Data entries
┏━━

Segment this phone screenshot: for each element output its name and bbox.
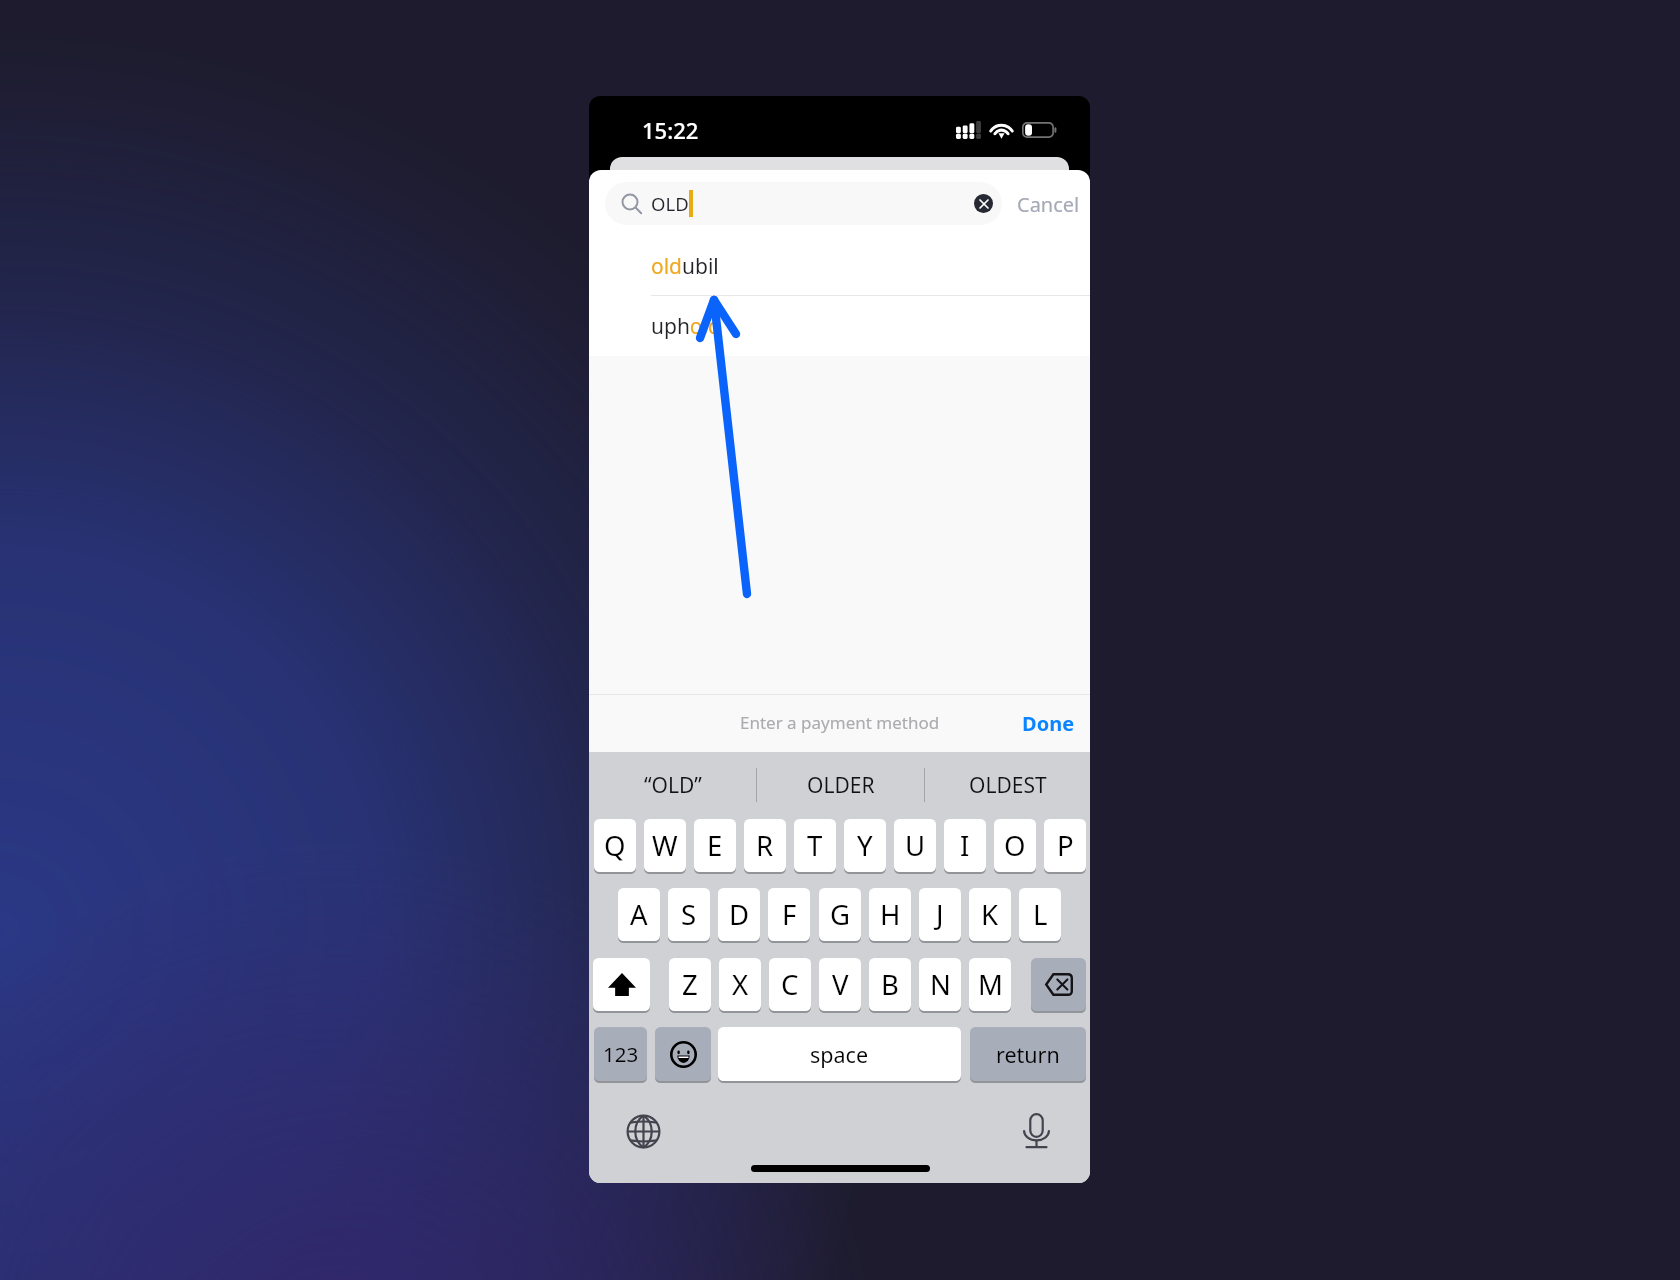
staticText: P (1057, 827, 1074, 864)
button[interactable]: Done (1012, 695, 1084, 752)
button[interactable]: Change keyboard (625, 1113, 661, 1149)
staticText: Enter a payment method (740, 711, 940, 734)
button[interactable]: T (794, 819, 836, 872)
staticText: R (756, 827, 774, 864)
staticText: Y (857, 827, 873, 864)
button[interactable]: O (994, 819, 1036, 872)
staticText: I (960, 827, 970, 864)
button[interactable]: Backspace (1031, 958, 1086, 1011)
staticText: C (781, 966, 799, 1003)
staticText: E (707, 827, 723, 864)
button[interactable]: H (869, 888, 911, 941)
staticText: X (732, 966, 749, 1003)
button[interactable]: OLDER (757, 752, 924, 818)
staticText: 15:22 (642, 115, 699, 141)
staticText: M (978, 966, 1003, 1003)
button[interactable]: P (1044, 819, 1086, 872)
button[interactable]: 123 (594, 1027, 647, 1081)
button[interactable]: M (969, 958, 1011, 1011)
button[interactable]: W (644, 819, 686, 872)
button[interactable]: S (668, 888, 710, 941)
button[interactable]: “OLD” (589, 752, 756, 818)
staticText: OLDER (807, 771, 875, 800)
button[interactable]: Q (594, 819, 636, 872)
button[interactable]: B (869, 958, 911, 1011)
button[interactable]: Z (669, 958, 711, 1011)
staticText: K (981, 896, 999, 933)
button[interactable]: Dictation (1018, 1113, 1054, 1149)
button[interactable]: uphold (589, 296, 1090, 356)
button[interactable]: return (970, 1027, 1086, 1081)
staticText: 123 (603, 1040, 639, 1068)
staticText: Done (1022, 710, 1075, 737)
button[interactable]: A (618, 888, 660, 941)
button[interactable]: Cancel (1013, 184, 1083, 224)
staticText: A (630, 896, 648, 933)
staticText: N (930, 966, 951, 1003)
button[interactable]: OLD (605, 182, 1002, 225)
button[interactable]: I (944, 819, 986, 872)
button[interactable]: oldubil (589, 236, 1090, 296)
staticText: U (905, 827, 926, 864)
button[interactable]: V (819, 958, 861, 1011)
staticText: space (810, 1040, 869, 1069)
staticText: G (830, 896, 851, 933)
staticText: OLDEST (969, 771, 1047, 800)
staticText: OLD (651, 191, 689, 216)
staticText: “OLD” (644, 771, 702, 800)
button[interactable]: U (894, 819, 936, 872)
staticText: L (1033, 896, 1048, 933)
staticText: Z (682, 966, 698, 1003)
button[interactable]: C (769, 958, 811, 1011)
button[interactable]: Clear text (974, 194, 993, 213)
staticText: oldubil (651, 252, 719, 281)
button[interactable]: Shift (593, 958, 650, 1011)
button[interactable]: G (819, 888, 861, 941)
button[interactable]: Emoji (655, 1027, 711, 1081)
staticText: T (807, 827, 823, 864)
staticText: return (996, 1040, 1060, 1069)
staticText: D (729, 896, 750, 933)
button[interactable]: D (718, 888, 760, 941)
button[interactable]: L (1019, 888, 1061, 941)
staticText: B (881, 966, 899, 1003)
staticText: J (936, 896, 944, 933)
button[interactable]: E (694, 819, 736, 872)
button[interactable]: OLDEST (925, 752, 1090, 818)
button[interactable]: space (718, 1027, 961, 1081)
button[interactable]: N (919, 958, 961, 1011)
staticText: V (832, 966, 849, 1003)
staticText: W (652, 827, 678, 864)
staticText: H (880, 896, 901, 933)
button[interactable]: J (919, 888, 961, 941)
staticText: S (681, 896, 697, 933)
button[interactable]: R (744, 819, 786, 872)
button[interactable]: K (969, 888, 1011, 941)
staticText: Cancel (1017, 191, 1080, 218)
staticText: Q (604, 827, 626, 864)
button[interactable]: F (768, 888, 810, 941)
button[interactable]: X (719, 958, 761, 1011)
staticText: uphold (651, 312, 721, 341)
button[interactable]: Y (844, 819, 886, 872)
staticText: O (1004, 827, 1026, 864)
staticText: F (782, 896, 797, 933)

┗━━

THE PROBLEM
Lines containing the word "Done": copy every one of them from the records above.

EXERCISE SOLUTION
button[interactable]: Done (1012, 695, 1084, 752)
staticText: Done (1022, 710, 1075, 737)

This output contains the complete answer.